• 2.98 million Americans filed initial unemployment claims last week
  • The four-week moving average was 3.6 million
  • April's unemployment rate was 14.7%

The Labor Department reported nearly 3 million more Americans filed for unemployment benefits last week, bringing to 36.5 million the number of claims filed since coronavirus shutdowns began in mid-March. The 2.98 million claims filed for the week that ended Saturday was the lowest number in eight weeks and the sixth straight week of decline.

Last week, the Bureau of Labor Statistics pegged the April jobless rate at 14.7%. Thursday’s report pushed the estimated rate to 15.7%. Goldman Sachs predicted earlier this week the jobless rate could hit 25% in the second quarter – eclipsing the 24.9% rate during the height of the Great Depression in 1933.

“The most important story in today’s data is that states continue to slog through the unbearable backlog of applications and move people onto unemployment rolls,” Andrew Stettner, one of the nation’s leading unemployment experts and a senior fellow at the Century Foundation, said in an email to IBTimes.

“As a result, insured unemployment climbed again to an all-time high of 22.8 million workers.

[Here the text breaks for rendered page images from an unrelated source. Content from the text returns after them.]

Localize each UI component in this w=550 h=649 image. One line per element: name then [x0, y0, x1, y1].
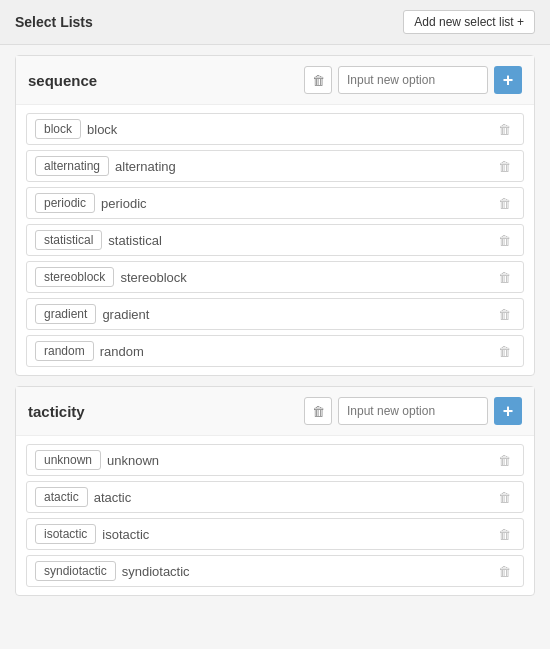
- list-item: isotactic🗑: [26, 518, 524, 550]
- section-title-tacticity: tacticity: [28, 403, 85, 420]
- delete-option-button[interactable]: 🗑: [494, 305, 515, 324]
- list-item: block🗑: [26, 113, 524, 145]
- list-item: periodic🗑: [26, 187, 524, 219]
- page-title: Select Lists: [15, 14, 93, 30]
- list-item: random🗑: [26, 335, 524, 367]
- content-area: sequence🗑+block🗑alternating🗑periodic🗑sta…: [0, 45, 550, 606]
- add-new-select-list-button[interactable]: Add new select list +: [403, 10, 535, 34]
- list-item: atactic🗑: [26, 481, 524, 513]
- option-tag: syndiotactic: [35, 561, 116, 581]
- delete-option-button[interactable]: 🗑: [494, 525, 515, 544]
- delete-option-button[interactable]: 🗑: [494, 562, 515, 581]
- section-controls-sequence: 🗑+: [304, 66, 522, 94]
- list-item: stereoblock🗑: [26, 261, 524, 293]
- new-option-input-tacticity[interactable]: [338, 397, 488, 425]
- section-header-sequence: sequence🗑+: [16, 56, 534, 105]
- delete-option-button[interactable]: 🗑: [494, 157, 515, 176]
- option-tag: gradient: [35, 304, 96, 324]
- select-list-section-tacticity: tacticity🗑+unknown🗑atactic🗑isotactic🗑syn…: [15, 386, 535, 596]
- delete-option-button[interactable]: 🗑: [494, 231, 515, 250]
- option-tag: alternating: [35, 156, 109, 176]
- delete-option-button[interactable]: 🗑: [494, 268, 515, 287]
- option-value-input[interactable]: [120, 270, 488, 285]
- delete-option-button[interactable]: 🗑: [494, 194, 515, 213]
- delete-option-button[interactable]: 🗑: [494, 488, 515, 507]
- trash-icon: 🗑: [498, 527, 511, 542]
- section-title-sequence: sequence: [28, 72, 97, 89]
- list-item: gradient🗑: [26, 298, 524, 330]
- trash-icon: 🗑: [498, 270, 511, 285]
- option-tag: random: [35, 341, 94, 361]
- trash-icon: 🗑: [498, 453, 511, 468]
- option-tag: stereoblock: [35, 267, 114, 287]
- plus-icon: +: [503, 402, 514, 420]
- add-option-button-tacticity[interactable]: +: [494, 397, 522, 425]
- delete-option-button[interactable]: 🗑: [494, 451, 515, 470]
- option-tag: statistical: [35, 230, 102, 250]
- option-value-input[interactable]: [102, 527, 488, 542]
- list-item: unknown🗑: [26, 444, 524, 476]
- option-tag: isotactic: [35, 524, 96, 544]
- section-controls-tacticity: 🗑+: [304, 397, 522, 425]
- section-items-tacticity: unknown🗑atactic🗑isotactic🗑syndiotactic🗑: [16, 436, 534, 595]
- option-value-input[interactable]: [107, 453, 488, 468]
- option-value-input[interactable]: [115, 159, 488, 174]
- trash-icon: 🗑: [498, 490, 511, 505]
- option-tag: block: [35, 119, 81, 139]
- add-option-button-sequence[interactable]: +: [494, 66, 522, 94]
- trash-icon: 🗑: [498, 196, 511, 211]
- option-value-input[interactable]: [122, 564, 488, 579]
- page-header: Select Lists Add new select list +: [0, 0, 550, 45]
- list-item: statistical🗑: [26, 224, 524, 256]
- trash-icon: 🗑: [498, 564, 511, 579]
- delete-option-button[interactable]: 🗑: [494, 120, 515, 139]
- option-value-input[interactable]: [100, 344, 488, 359]
- option-value-input[interactable]: [87, 122, 488, 137]
- option-value-input[interactable]: [102, 307, 488, 322]
- trash-icon: 🗑: [498, 233, 511, 248]
- section-header-tacticity: tacticity🗑+: [16, 387, 534, 436]
- delete-section-button-sequence[interactable]: 🗑: [304, 66, 332, 94]
- trash-icon: 🗑: [312, 404, 325, 419]
- new-option-input-sequence[interactable]: [338, 66, 488, 94]
- option-tag: unknown: [35, 450, 101, 470]
- plus-icon: +: [503, 71, 514, 89]
- option-tag: periodic: [35, 193, 95, 213]
- section-items-sequence: block🗑alternating🗑periodic🗑statistical🗑s…: [16, 105, 534, 375]
- list-item: syndiotactic🗑: [26, 555, 524, 587]
- trash-icon: 🗑: [312, 73, 325, 88]
- delete-section-button-tacticity[interactable]: 🗑: [304, 397, 332, 425]
- option-value-input[interactable]: [101, 196, 488, 211]
- delete-option-button[interactable]: 🗑: [494, 342, 515, 361]
- trash-icon: 🗑: [498, 159, 511, 174]
- trash-icon: 🗑: [498, 344, 511, 359]
- option-value-input[interactable]: [94, 490, 488, 505]
- option-value-input[interactable]: [108, 233, 488, 248]
- trash-icon: 🗑: [498, 122, 511, 137]
- list-item: alternating🗑: [26, 150, 524, 182]
- option-tag: atactic: [35, 487, 88, 507]
- select-list-section-sequence: sequence🗑+block🗑alternating🗑periodic🗑sta…: [15, 55, 535, 376]
- trash-icon: 🗑: [498, 307, 511, 322]
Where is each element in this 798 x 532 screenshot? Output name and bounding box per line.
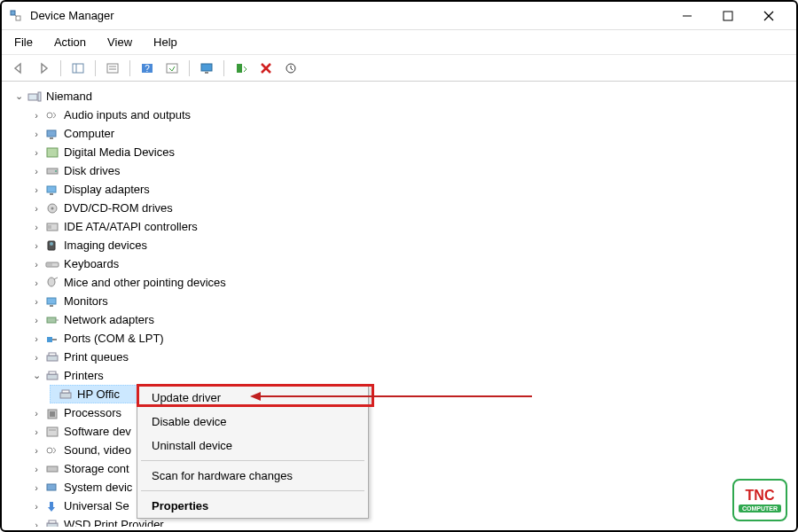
tree-category[interactable]: ›Storage cont (2, 459, 796, 478)
expander-icon[interactable]: › (30, 482, 43, 493)
expander-icon[interactable]: › (30, 129, 43, 139)
menu-help[interactable]: Help (150, 34, 181, 51)
tree-category[interactable]: ›Mice and other pointing devices (2, 273, 796, 292)
tree-category[interactable]: ›Ports (COM & LPT) (2, 329, 796, 348)
scan-button[interactable] (162, 59, 182, 78)
expander-icon[interactable]: › (30, 222, 43, 232)
expander-icon[interactable]: › (30, 501, 43, 512)
tree-category[interactable]: ›Disk drives (2, 161, 796, 180)
expander-icon[interactable]: › (30, 110, 43, 121)
expander-icon[interactable]: › (30, 203, 43, 214)
forward-button[interactable] (34, 59, 53, 78)
menu-file[interactable]: File (11, 34, 36, 51)
enable-device-icon[interactable] (231, 59, 251, 78)
show-hide-tree-button[interactable] (68, 59, 88, 78)
category-label: Processors (64, 406, 121, 419)
update-icon[interactable] (281, 59, 301, 78)
expander-icon[interactable]: › (30, 166, 43, 176)
ctx-scan-changes[interactable]: Scan for hardware changes (137, 464, 368, 488)
svg-rect-62 (47, 484, 56, 490)
tree-category[interactable]: ›Computer (2, 124, 796, 143)
svg-text:?: ? (145, 64, 150, 74)
tree-category[interactable]: ›Processors (2, 403, 796, 422)
app-icon (9, 9, 23, 23)
expander-icon[interactable]: › (30, 184, 43, 195)
device-category-icon (44, 499, 60, 513)
category-label: Sound, video (64, 443, 131, 457)
tree-category[interactable]: ›Keyboards (2, 254, 796, 273)
help-button[interactable]: ? (137, 59, 157, 78)
printer-icon (44, 369, 60, 383)
expander-icon[interactable]: › (30, 426, 43, 437)
expander-icon[interactable]: › (30, 278, 43, 288)
expander-icon[interactable]: › (30, 259, 43, 270)
device-category-icon (44, 406, 60, 420)
svg-rect-16 (205, 72, 208, 74)
maximize-button[interactable] (708, 3, 748, 29)
window-title: Device Manager (30, 9, 667, 22)
tree-category[interactable]: ›IDE ATA/ATAPI controllers (2, 217, 796, 236)
back-button[interactable] (9, 59, 28, 78)
ctx-properties[interactable]: Properties (137, 494, 368, 518)
brand-logo: TNC COMPUTER (732, 479, 787, 521)
tree-category-printers[interactable]: ⌄ Printers (2, 366, 796, 385)
svg-rect-46 (47, 317, 56, 323)
tree-category[interactable]: ›WSD Print Provider (2, 515, 796, 527)
tree-category[interactable]: ›Print queues (2, 348, 796, 366)
expander-icon[interactable]: › (30, 240, 43, 251)
svg-point-37 (50, 242, 53, 246)
device-category-icon (44, 443, 60, 458)
tree-category[interactable]: ›Monitors (2, 292, 796, 310)
expander-icon[interactable]: › (30, 147, 43, 158)
svg-rect-29 (47, 186, 56, 192)
device-category-icon (44, 425, 60, 439)
device-category-icon (44, 257, 60, 271)
uninstall-icon[interactable] (256, 59, 276, 78)
svg-rect-54 (60, 393, 71, 398)
ctx-disable-device[interactable]: Disable device (137, 410, 368, 434)
tree-category[interactable]: ›System devic (2, 478, 796, 497)
expander-icon[interactable]: › (30, 296, 43, 307)
category-label: System devic (64, 481, 132, 494)
monitor-icon[interactable] (197, 59, 216, 78)
tree-category[interactable]: ›Network adapters (2, 310, 796, 329)
minimize-button[interactable] (667, 3, 708, 29)
expander-icon[interactable]: › (30, 520, 43, 528)
expander-icon[interactable]: ⌄ (30, 370, 43, 381)
properties-button[interactable] (103, 59, 122, 78)
device-tree[interactable]: ⌄ Niemand ›Audio inputs and outputs›Comp… (2, 82, 796, 527)
menu-bar: File Action View Help (2, 30, 796, 55)
menu-view[interactable]: View (104, 34, 136, 51)
expander-icon[interactable]: › (30, 445, 43, 456)
context-menu: Update driver Disable device Uninstall d… (137, 385, 369, 519)
device-category-icon (44, 164, 60, 178)
expander-icon[interactable]: › (30, 315, 43, 325)
ctx-uninstall-device[interactable]: Uninstall device (137, 434, 368, 458)
annotation-arrow-head (250, 392, 261, 401)
tree-category[interactable]: ›Software dev (2, 422, 796, 441)
svg-point-23 (47, 113, 52, 118)
tree-category[interactable]: ›Display adapters (2, 180, 796, 199)
tree-category[interactable]: ›Imaging devices (2, 236, 796, 254)
menu-action[interactable]: Action (51, 34, 90, 51)
svg-rect-26 (47, 148, 58, 157)
category-label: WSD Print Provider (64, 518, 164, 527)
root-label: Niemand (46, 90, 92, 103)
tree-category[interactable]: ›Audio inputs and outputs (2, 106, 796, 124)
tree-category[interactable]: ›Sound, video (2, 441, 796, 459)
expander-icon[interactable]: › (30, 464, 43, 474)
toolbar-separator (223, 60, 224, 76)
expander-icon[interactable]: › (30, 352, 43, 363)
tree-category[interactable]: ›Digital Media Devices (2, 143, 796, 161)
category-label: Storage cont (64, 462, 129, 475)
close-button[interactable] (748, 3, 789, 29)
toolbar-separator (95, 60, 96, 76)
tree-category[interactable]: ›DVD/CD-ROM drives (2, 199, 796, 217)
svg-rect-51 (49, 353, 56, 356)
svg-rect-9 (107, 64, 118, 73)
expander-icon[interactable]: ⌄ (12, 90, 25, 102)
tree-category[interactable]: ›Universal Se (2, 497, 796, 515)
expander-icon[interactable]: › (30, 333, 43, 344)
tree-root[interactable]: ⌄ Niemand (2, 87, 796, 106)
expander-icon[interactable]: › (30, 408, 43, 419)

This follows on the Treasury Department’s report earlier this week that unemployment programs have delivered a whopping $48 billion in aid in April alone.”

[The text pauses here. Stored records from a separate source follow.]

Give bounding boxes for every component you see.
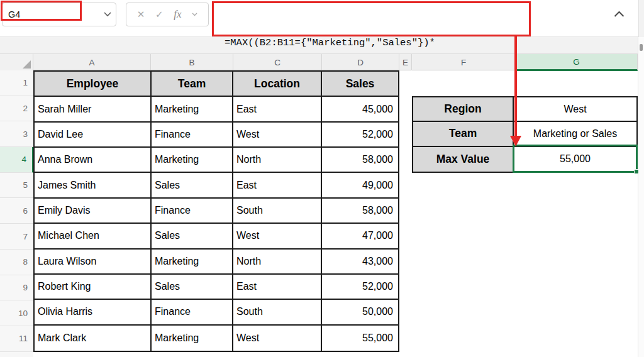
column-header-a[interactable]: A: [33, 54, 151, 70]
column-header-g[interactable]: G: [516, 54, 638, 71]
formula-bar-corner: [638, 0, 644, 37]
cell-a7[interactable]: Michael Chen: [35, 224, 152, 249]
cell-d1[interactable]: Sales: [322, 72, 398, 97]
cell-d6[interactable]: 58,000: [322, 199, 398, 224]
row-header-4[interactable]: 4: [0, 147, 33, 173]
vertical-scrollbar[interactable]: [638, 37, 644, 357]
cell-c8[interactable]: North: [233, 250, 322, 275]
row-header-5[interactable]: 5: [0, 173, 33, 199]
cell-c5[interactable]: East: [233, 173, 322, 198]
employee-table: EmployeeTeamLocationSalesSarah MillerMar…: [33, 70, 399, 352]
row-header-2[interactable]: 2: [0, 96, 33, 122]
select-all-triangle-icon: [23, 60, 31, 69]
cell-a9[interactable]: Robert King: [35, 275, 152, 300]
cell-d7[interactable]: 47,000: [322, 224, 398, 249]
formula-highlight-annotation: [212, 1, 531, 36]
cell-b4[interactable]: Marketing: [152, 148, 233, 173]
enter-icon[interactable]: ✓: [155, 9, 164, 20]
name-box-dropdown-icon[interactable]: [99, 12, 116, 17]
fx-dropdown-icon[interactable]: [192, 13, 197, 16]
row-header-8[interactable]: 8: [0, 250, 33, 275]
formula-line-1: =MAX((B2:B11={"Marketing","Sales"})*: [225, 35, 435, 50]
cell-b9[interactable]: Sales: [152, 275, 233, 300]
cell-c11[interactable]: West: [233, 326, 322, 351]
lookup-table: RegionWestTeamMarketing or SalesMax Valu…: [412, 96, 638, 173]
row-header-6[interactable]: 6: [0, 199, 33, 224]
cell-b2[interactable]: Marketing: [152, 97, 233, 122]
cell-d4[interactable]: 58,000: [322, 148, 398, 173]
cell-a11[interactable]: Mark Clark: [35, 326, 152, 351]
cell-b1[interactable]: Team: [152, 72, 233, 97]
cell-d8[interactable]: 43,000: [322, 250, 398, 275]
row-header-7[interactable]: 7: [0, 224, 33, 250]
cell-b7[interactable]: Sales: [152, 224, 233, 249]
cell-c3[interactable]: West: [233, 123, 322, 148]
cell-d5[interactable]: 49,000: [322, 173, 398, 198]
cell-c6[interactable]: South: [233, 199, 322, 224]
cell-d2[interactable]: 45,000: [322, 97, 398, 122]
cell-c9[interactable]: East: [233, 275, 322, 300]
cancel-icon[interactable]: ✕: [137, 9, 145, 20]
cell-a4[interactable]: Anna Brown: [35, 148, 152, 173]
column-header-b[interactable]: B: [151, 54, 233, 70]
row-header-10[interactable]: 10: [0, 300, 33, 326]
cell-f2[interactable]: Region: [413, 97, 514, 122]
cell-b5[interactable]: Sales: [152, 173, 233, 198]
collapse-formula-bar-icon[interactable]: [613, 9, 625, 18]
cell-b3[interactable]: Finance: [152, 123, 233, 148]
cell-a2[interactable]: Sarah Miller: [35, 97, 152, 122]
cell-c10[interactable]: South: [233, 300, 322, 325]
row-header-3[interactable]: 3: [0, 121, 33, 147]
row-header-9[interactable]: 9: [0, 275, 33, 301]
cell-c1[interactable]: Location: [233, 72, 322, 97]
cell-b8[interactable]: Marketing: [152, 250, 233, 275]
scrollbar-thumb[interactable]: [640, 44, 643, 51]
cell-f4[interactable]: Max Value: [413, 147, 514, 172]
formula-buttons: ✕ ✓ fx: [126, 3, 209, 26]
fill-handle[interactable]: [634, 169, 639, 174]
cell-a6[interactable]: Emily Davis: [35, 199, 152, 224]
cell-a3[interactable]: David Lee: [35, 123, 152, 148]
cell-g2[interactable]: West: [514, 97, 636, 122]
insert-function-icon[interactable]: fx: [174, 8, 181, 21]
spreadsheet-app: G4 ✕ ✓ fx =MAX((B2:B11={"Marketing","Sal…: [0, 0, 644, 357]
cell-d11[interactable]: 55,000: [322, 326, 398, 351]
cell-g3[interactable]: Marketing or Sales: [514, 122, 636, 146]
red-arrow-head-icon: [510, 136, 521, 146]
cell-f3[interactable]: Team: [413, 122, 514, 146]
cell-d3[interactable]: 52,000: [322, 123, 398, 148]
cell-c4[interactable]: North: [233, 148, 322, 173]
namebox-highlight-annotation: [1, 1, 82, 21]
row-header-1[interactable]: 1: [0, 70, 33, 96]
row-header-strip: 1234567891011: [0, 70, 33, 357]
cell-g4[interactable]: 55,000: [514, 147, 636, 172]
cell-a5[interactable]: James Smith: [35, 173, 152, 198]
red-arrow-line: [514, 36, 517, 136]
cell-c2[interactable]: East: [233, 97, 322, 122]
cell-d9[interactable]: 52,000: [322, 275, 398, 300]
select-all-button[interactable]: [0, 54, 33, 70]
cell-a10[interactable]: Olivia Harris: [35, 300, 152, 325]
cell-b10[interactable]: Finance: [152, 300, 233, 325]
cell-b6[interactable]: Finance: [152, 199, 233, 224]
cell-a1[interactable]: Employee: [35, 72, 152, 97]
cell-a8[interactable]: Laura Wilson: [35, 250, 152, 275]
cell-b11[interactable]: Marketing: [152, 326, 233, 351]
cell-d10[interactable]: 50,000: [322, 300, 398, 325]
cell-c7[interactable]: West: [233, 224, 322, 249]
row-header-11[interactable]: 11: [0, 326, 33, 352]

Stettner noted the $2.2 trillion coronavirus relief package adopted by Congress at the end of March made independent contractors eligible for benefits for the first time. They added 3.4 million people to the rolls as the backlog of claims continued to work their way through state unemployment systems. Just 79,500 workers received extended benefits, a number likely to rise in coming weeks.

“Policymakers have a long way to go to figure out how to move these record numbers of workers back into their jobs and off unemployment,” Stettner said, adding the biggest challenge will be addressing safety concerns for both workers and consumers.

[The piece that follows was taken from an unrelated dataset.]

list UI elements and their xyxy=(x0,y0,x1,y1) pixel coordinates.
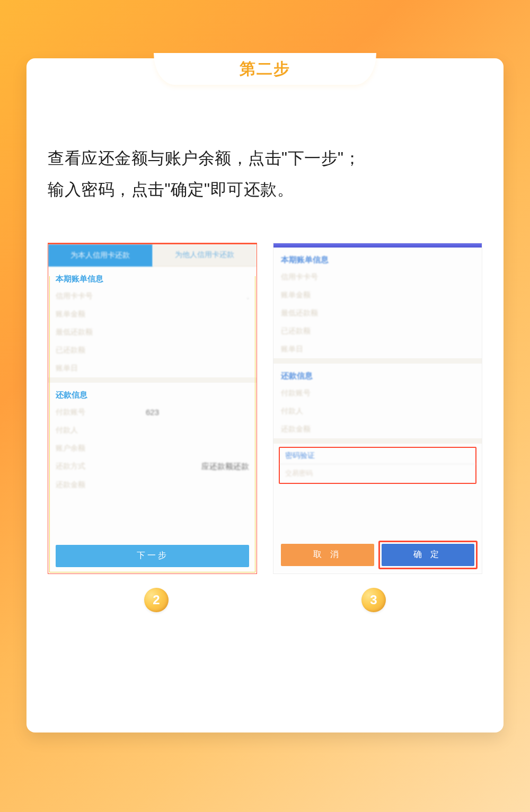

He continued: “Even if safety concerns are addressed, it won’t be easy for companies to rehire in the depressed economic environment. One solution is for workers to move into short-time compensation [STC] plans, which puts them on the job part-time while paying them partial UI [unemployment insurance] benefits. STC claims have jumped to 122,500 in the week ending April 25, nearly five times higher than the figure one month ago. But this won’t be enough.”

Federal Reserve Chairman Jerome Powell on Wednesday urged lawmakers to spend big and not worry about deficits to keep the economy from suffering permanent damage during a prolonged coronavirus recession, an idea to which Republicans are cool. Democrats on Tuesday unveiled a $3 trillion relief plan that would double the amount of virus-fighting funds already approved.

The BLS said the total number of people receiving unemployment stood at 25.36 million for the week that ended April 25, before the extended benefits were turned on. Since then, more than 6 million new claims were filed.